- _EXERCISE MATERIALS_:
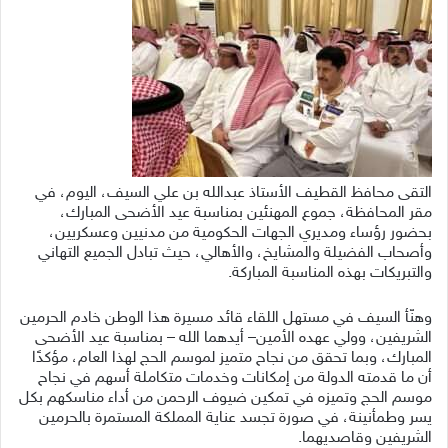
التقى محافظ القطيف الأستاذ عبدالله بن علي السيف، اليوم، في
مقر المحافظة، جموع المهنئين بمناسبة عيد الأضحى المبارك،
بحضور رؤساء ومديري الجهات الحكومية من مدنيين وعسكريين،
وأصحاب الفضيلة والمشايخ، والأهالي، حيث تبادل الجميع التهاني
والتبريكات بهذه المناسبة المباركة.
وهنّأ السيف في مستهل اللقاء قائد مسيرة هذا الوطن خادم الحرمين
الشريفين، وولي عهده الأمين– أيدهما الله – بمناسبة عيد الأضحى
المبارك، وبما تحقق من نجاح متميز لموسم الحج لهذا العام، مؤكدًا
أن ما قدمته الدولة من إمكانات وخدمات متكاملة أسهم في نجاح
موسم الحج وتميزه في تمكين ضيوف الرحمن من أداء مناسكهم بكل
يسر وطمأنينة، في صورة تجسد عناية المملكة المستمرة بالحرمين
الشريفين وقاصديهما.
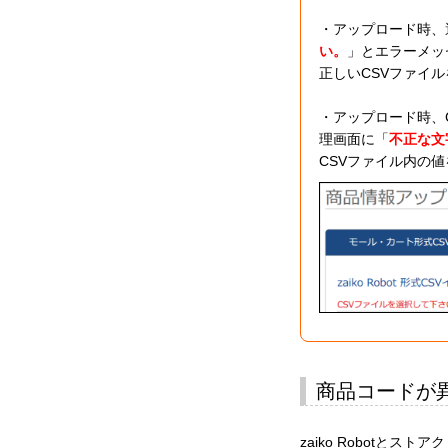
・アップロード時、
い。
」とエラーメッ
正しいCSVファイ
・アップロード時、C
理画面に「
不正な文
CSVファイル内の
商品コードが
zaiko Robotと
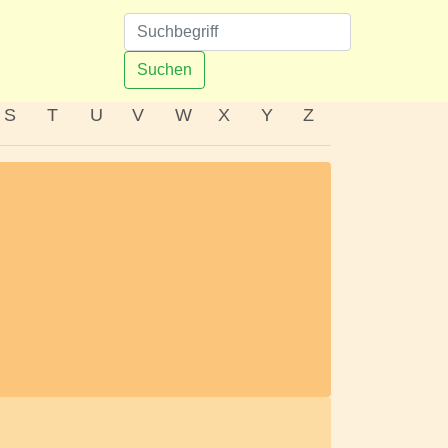
n
Suchen
S
T
U
V
W
X
Y
Z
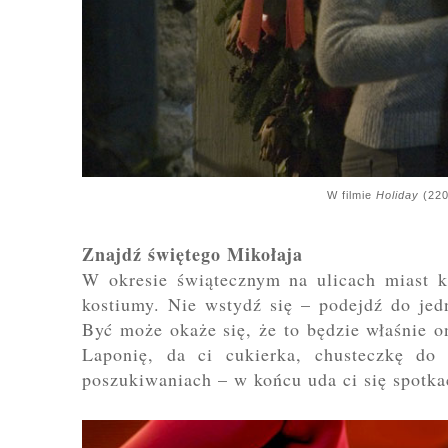
W filmie
Holiday
(220
Znajdź świętego Mikołaja
W okresie świątecznym na ulicach miast k
kostiumy. Nie wstydź się – podejdź do jed
Być może okaże się, że to będzie właśnie on
Laponię, da ci cukierka, chusteczkę d
poszukiwaniach – w końcu uda ci się spotkać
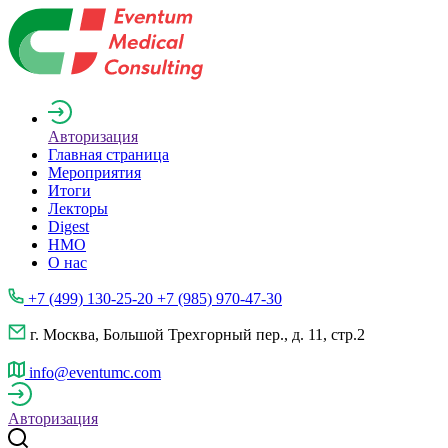
Авторизация
Главная страница
Мероприятия
Итоги
Лекторы
Digest
НМО
О нас
+7 (499) 130-25-20 +7 (985) 970-47-30
г. Москва, Большой Трехгорный пер., д. 11, стр.2
info@eventumc.com
Авторизация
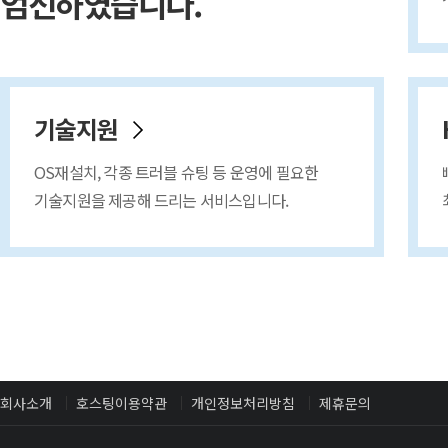
엄선하였습니다.
기술지원
OS재설치, 각종 트러블 슈팅 등 운영에 필요한
기술지원을 제공해 드리는 서비스입니다.
회사소개
호스팅이용약관
개인정보처리방침
제휴문의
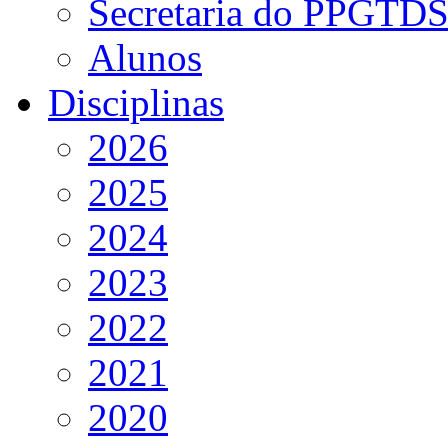
Secretaria do PPGTD
Alunos
Disciplinas
2026
2025
2024
2023
2022
2021
2020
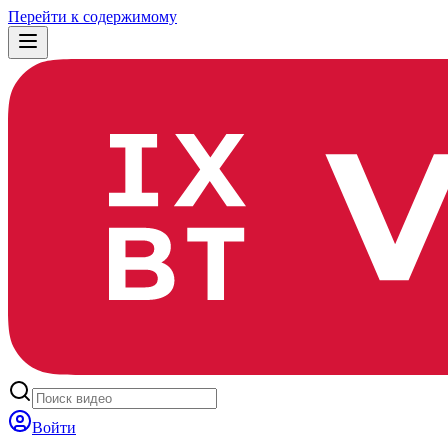
Перейти к содержимому
Войти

- _EXERCISE DETAILS_: The required output is the exact lines from the opening line of the entries through the line with "والتبريكات بهذه المناسبة المباركة.", inclusive, without pictures.

- _TASK RESULT_:
التقى محافظ القطيف الأستاذ عبدالله بن علي السيف، اليوم، في
مقر المحافظة، جموع المهنئين بمناسبة عيد الأضحى المبارك،
بحضور رؤساء ومديري الجهات الحكومية من مدنيين وعسكريين،
وأصحاب الفضيلة والمشايخ، والأهالي، حيث تبادل الجميع التهاني
والتبريكات بهذه المناسبة المباركة.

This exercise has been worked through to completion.